With respect to the $50, 000 payments made to the sisters-in law, Hamor was told that those payments were repayments of a loan. Hamor determined that they were not loans because there was no documentation to support that conclusion. The court agrees with Hamor. A statement that a check was a repayment of a loan without any documentation or information as to the purpose of the loan or when it was made is not sufficient to support a deduction. See id. (testimony that cash payments were "repayments was totally unsubstantiated by any documentation such as books, records, notes, receipts, or the like."); see also United States v. Spencer , 178 F.3d 1365, 1368 (10th Cir. 1999) (although defendant may deduct "legitimate but unclaimed deductions, "... "We do not interpret this provision as giving taxpayers a second opportunity to claim deductions after having been convicted of tax fraud.") "It must be remembered that, in tax loss calculations under the sentencing guidelines, we are not computing an individual's tax liability as is done in a traditional audit. Rather, we are merely assessing the tax loss resulting from the manner in which the defendant chose to complete his income tax returns." Id.

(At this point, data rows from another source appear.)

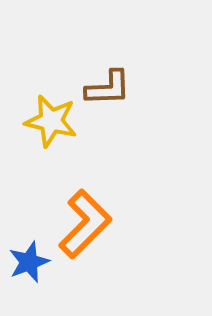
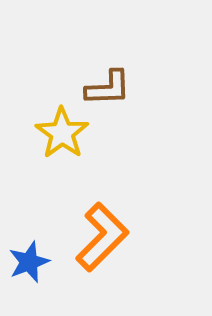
yellow star: moved 11 px right, 12 px down; rotated 22 degrees clockwise
orange L-shape: moved 17 px right, 13 px down
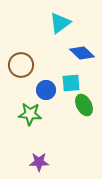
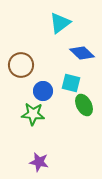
cyan square: rotated 18 degrees clockwise
blue circle: moved 3 px left, 1 px down
green star: moved 3 px right
purple star: rotated 12 degrees clockwise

Defendant also contends that checks to defendant's brothers were loan repayments. Hamor testified that defendant's brothers refused to be interviewed. Therefore, he had no evidence that those payments were repayments of "loans." Moreover, again, there was no paperwork to support a finding that the payments were loan repayments.

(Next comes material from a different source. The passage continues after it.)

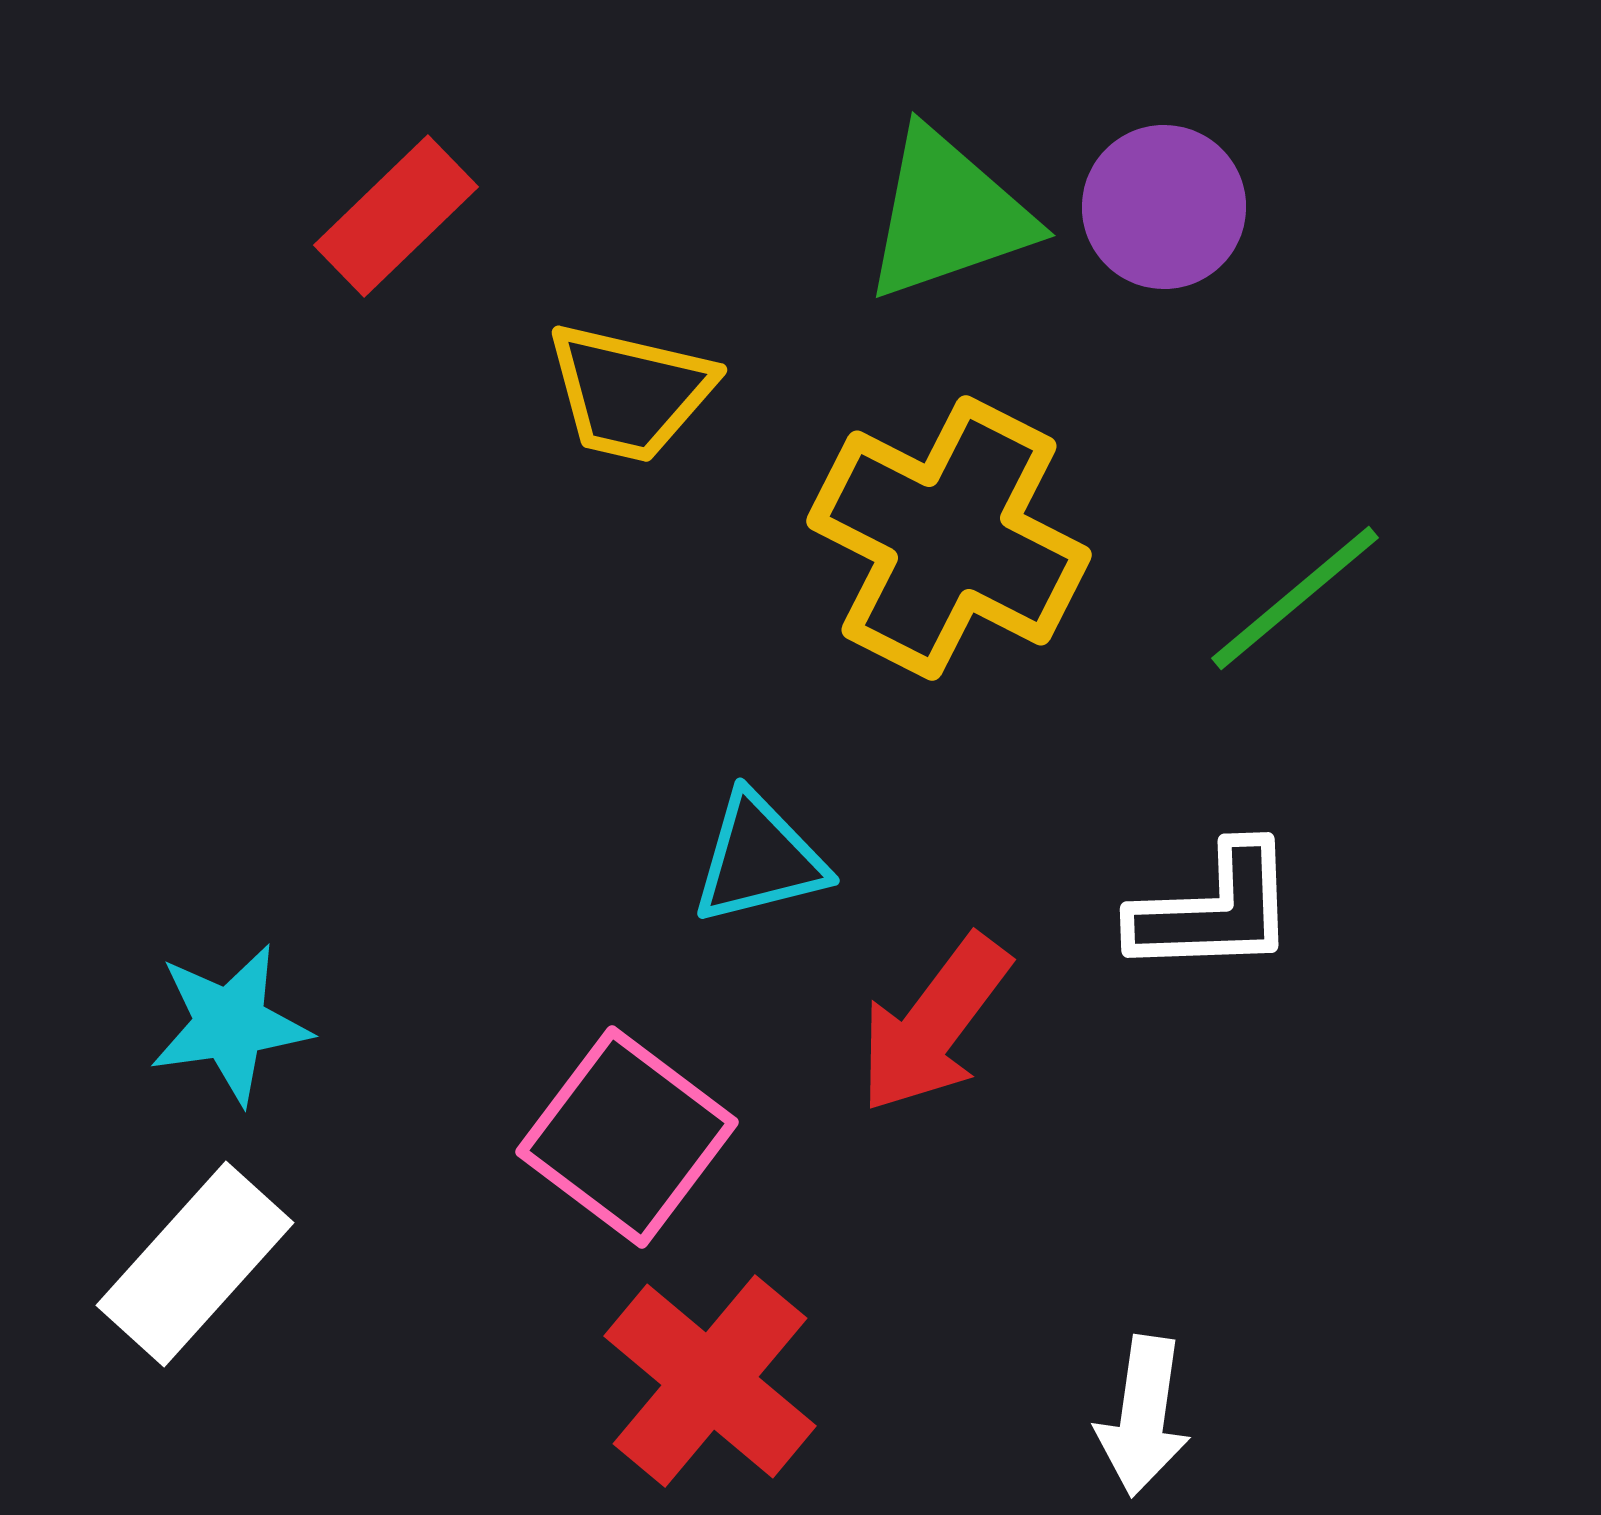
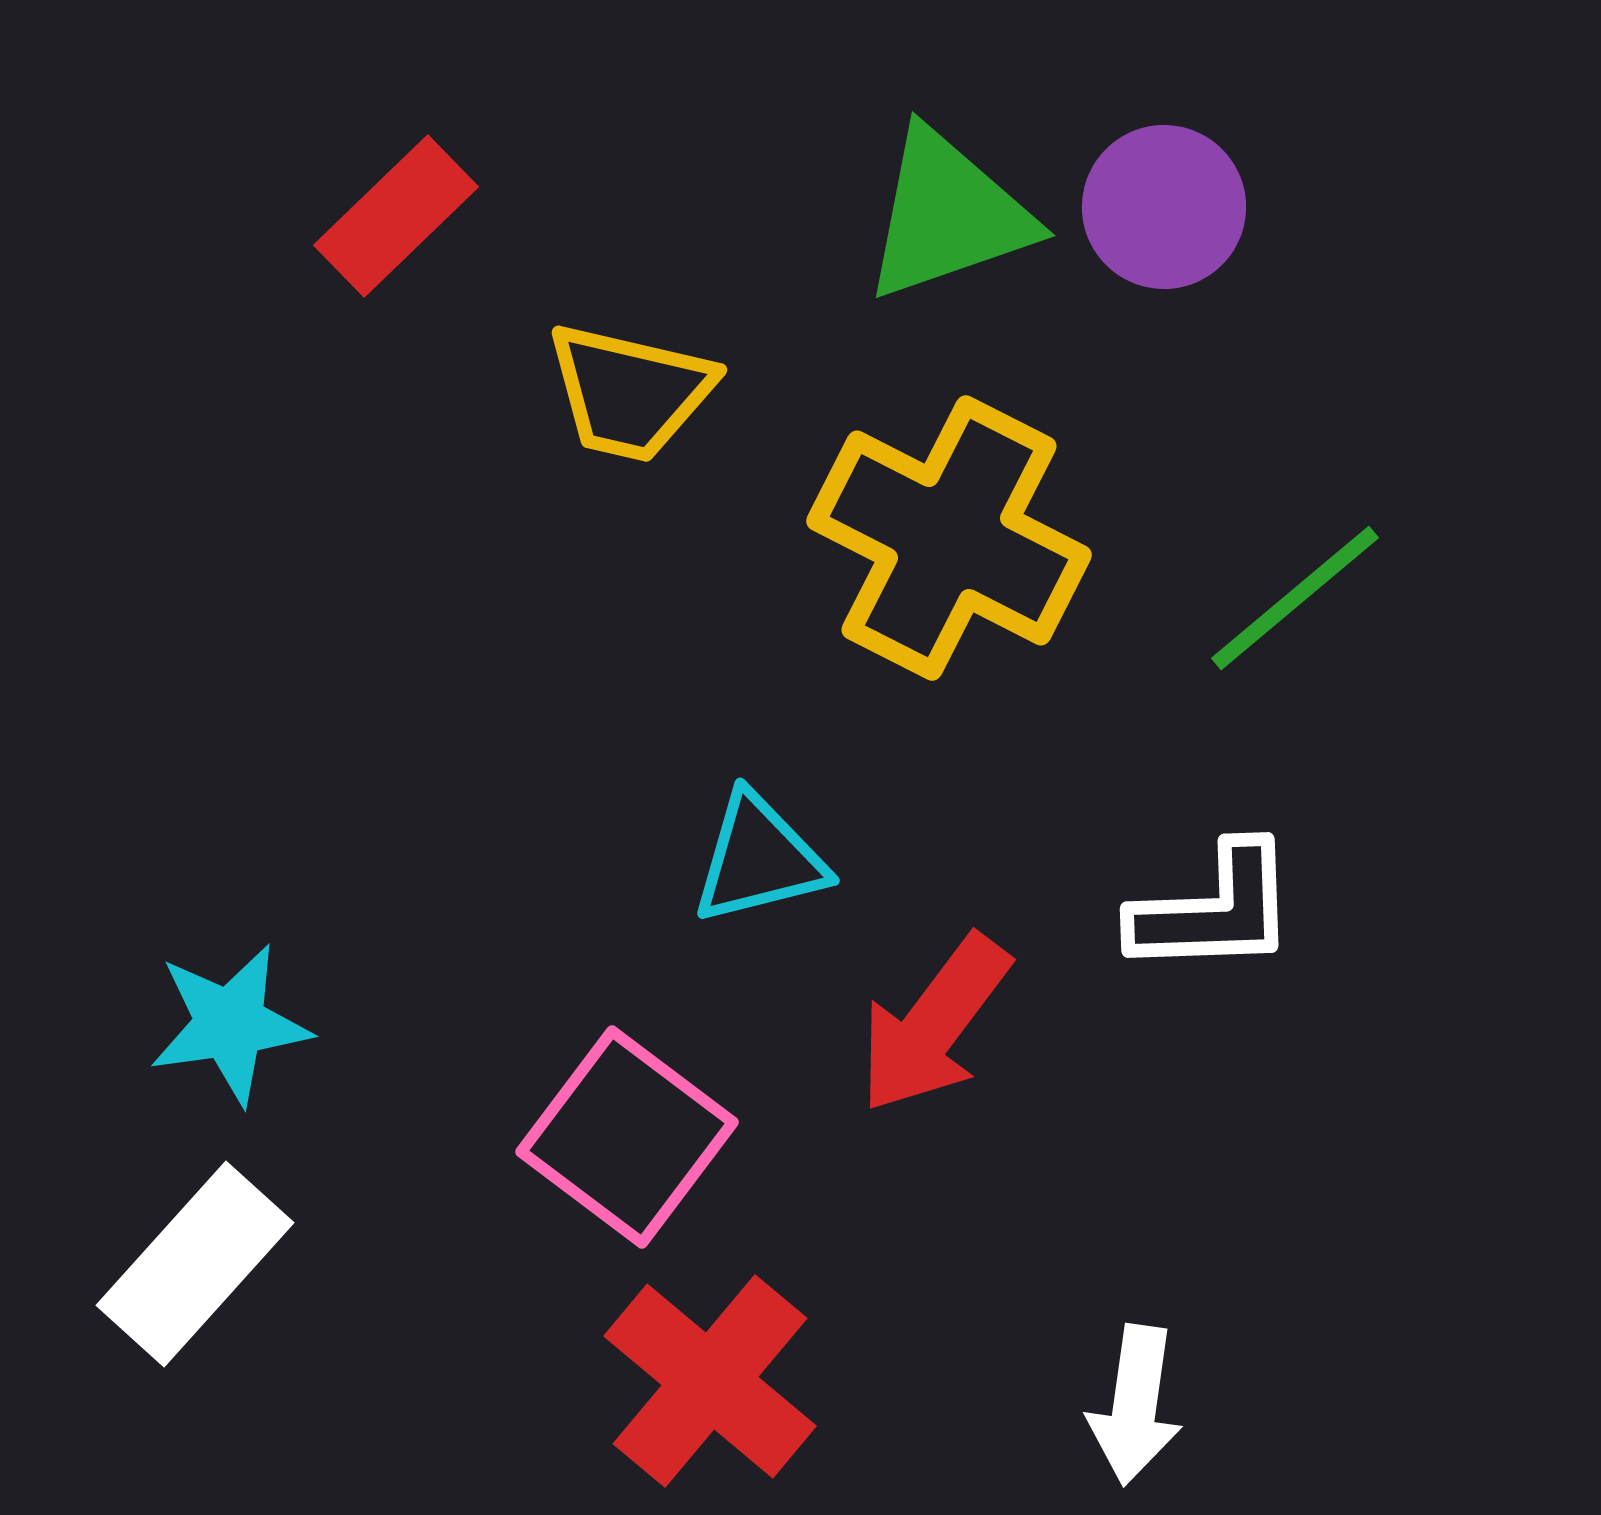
white arrow: moved 8 px left, 11 px up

Therefore, defendant's objections concerning the failure to treat cash payments are overruled.

2. Numbers do not Pass the "Smell Test"

Next, defendant argues that such a large increase in revenue is suspect and indicates an error in calculation. Defendant asserts that a large profit margin should correspond with an increase in the cost of goods. Defendant, however, does not identify any expenses which were not allowed. The evidence concerning defendant's business was that the only product owned by NDP was the scooters on display in the brick and mortar store. When a customer purchased a scooter online, the scooter was shipped from the manufacturer and a payment would be made to one of the bank accounts. The manufacturer would then be paid by check or debit from one of the bank accounts. Therefore, there is no support in the record for defendant's contention that the government has failed to deduct the cost of goods.

3. S Corporation Status

Finally, defendant objects to Hamor's decision to disregard NDP's S Corporation status and treat all income as Schedule C income. Hamor testified that he disregarded the S corporation status because defendant's distributions were not consistent with his election as a 10% shareholder and prior to the S corporation election defendant had filed his taxes claiming the income on Schedule C. (Tr. at 48-50).

Defendant contends that Hamor should have treated NDP as an S Corporation because that is how defendant and McDaniel classified NDP. Defendant offers no authority to support his position[7] nor does he dispute the IRS' ability to change the tax treatment of the filer. Moreover, there is no dispute that NDP, as formed by defendant and Shipley, never distributed the profits in a 90/10 split. There is also no dispute that defendant filed an amended election to reflect the true ownership of NDP.

Therefore, the court finds that Hamor correctly characterized the income on Schedule C.

III. Conclusion

The court finds that defendant's conduct resulted in a tax loss of $459, 284 for the years 2005 and 2006. Defendant's objections to specific paragraphs of the PSR set forth in objection No. 2 are overruled.

Defendant's objection No. 1, to the maximum fine, is sustained.

The sentencing hearing will be held on December 8, 2014, at 10:30 a.m.